Sen. Dennis Egan has asked the Federal Communications Commission to take a deeper look at General Communication Incorporated’s intent to purchase low-power Southeast stations KATH-TV and KSCT-TV.
“I want to make it very clear that I have nothing against GCI. It is a great corporate citizen.” Egan said. “I’m just really worried about free over-the-air television. I just don’t know how it is going to work.”
GCI is required to respond to the petition by March 15. The FCC will then make an initial ruling, which could come as early as March 22, MacLeod said. If the commission approves the petition the process could go on for more than half a year.
General Communications Inc. announced in November 2012 its intent to purchase two low-power NBC stations in Southeast Alaska, Juneau’s KATH-TV and KSCT-TV Sitka, from North Star Television Network. Dan Etulain established KATH in 1998. A majority of Alaska’s over-the-air broadcasters petitioned the FCC to either prevent GCI’s acquisition or to impose conditions on GCI’s purchase to prevent the telecom and cable company from monopolizing Alaska’s cable service and airwaves.Currently KTUU provides Juneau its NBC broadcast feed.
“Who does a good job of news on television,” Egan asked. “KTUU they are the only ones. That worries me.”
Egan said the FCC could help clear the fog of rumors and questions about the acquisition if it held a hearing. He said constituents from around his district have voiced concern.
“I don’t think enough information is given out,” Egan said. “Let over the air television stations that are going to be affected to testify. What could that hurt?”
Juneau’s television viewers will still have choice in their programming “and we believe they are intelligent enough to switch channels if they don’t like what they are viewing,” GCI spokesperson David Morris said.
Concerns that Juneau and the Southeast region might suffer reduced quality of programming if GCI purchases KATH and KSCT are unfounded, Morris said.
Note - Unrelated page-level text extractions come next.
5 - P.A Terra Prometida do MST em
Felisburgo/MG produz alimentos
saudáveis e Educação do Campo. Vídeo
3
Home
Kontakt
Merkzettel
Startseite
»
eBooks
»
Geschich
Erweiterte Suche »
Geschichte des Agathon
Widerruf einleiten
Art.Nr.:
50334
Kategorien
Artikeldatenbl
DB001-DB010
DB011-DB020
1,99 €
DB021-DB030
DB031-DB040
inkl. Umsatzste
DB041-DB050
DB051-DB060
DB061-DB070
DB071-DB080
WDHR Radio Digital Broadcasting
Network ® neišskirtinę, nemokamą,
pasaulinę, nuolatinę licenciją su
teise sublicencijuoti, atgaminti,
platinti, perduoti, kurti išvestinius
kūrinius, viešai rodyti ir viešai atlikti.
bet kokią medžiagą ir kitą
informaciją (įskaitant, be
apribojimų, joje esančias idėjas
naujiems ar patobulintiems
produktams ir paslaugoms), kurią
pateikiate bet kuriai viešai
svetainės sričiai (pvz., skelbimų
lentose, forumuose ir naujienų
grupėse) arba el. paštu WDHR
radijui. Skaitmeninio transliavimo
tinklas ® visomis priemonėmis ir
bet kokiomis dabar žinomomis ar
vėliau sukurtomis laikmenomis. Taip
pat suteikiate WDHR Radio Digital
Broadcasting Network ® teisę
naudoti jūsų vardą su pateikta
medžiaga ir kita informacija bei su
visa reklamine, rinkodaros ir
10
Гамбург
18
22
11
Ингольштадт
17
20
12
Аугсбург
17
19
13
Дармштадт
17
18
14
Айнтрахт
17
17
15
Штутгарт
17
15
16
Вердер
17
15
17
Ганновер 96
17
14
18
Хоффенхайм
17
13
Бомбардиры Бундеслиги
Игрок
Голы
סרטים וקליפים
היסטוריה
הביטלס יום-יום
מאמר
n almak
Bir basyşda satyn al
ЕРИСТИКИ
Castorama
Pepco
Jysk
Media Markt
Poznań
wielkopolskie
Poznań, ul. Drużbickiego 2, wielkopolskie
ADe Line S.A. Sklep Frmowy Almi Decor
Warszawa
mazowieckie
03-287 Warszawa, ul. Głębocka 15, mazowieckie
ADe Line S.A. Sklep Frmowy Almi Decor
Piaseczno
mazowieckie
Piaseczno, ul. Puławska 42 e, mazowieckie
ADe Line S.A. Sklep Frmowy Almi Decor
GCI has released its response to the broadcasters’ FCC petition to deny. Alaska “suffers from a stunning lack of broadcast competition, local news diversity, and technological innovation,” according to GCI’s response. “GCI will invest heavily in local programming, more than doubling KTVA’s news offerings, hiring dozens of full-time news employees, and launching Alaska’s first high-definition local news.”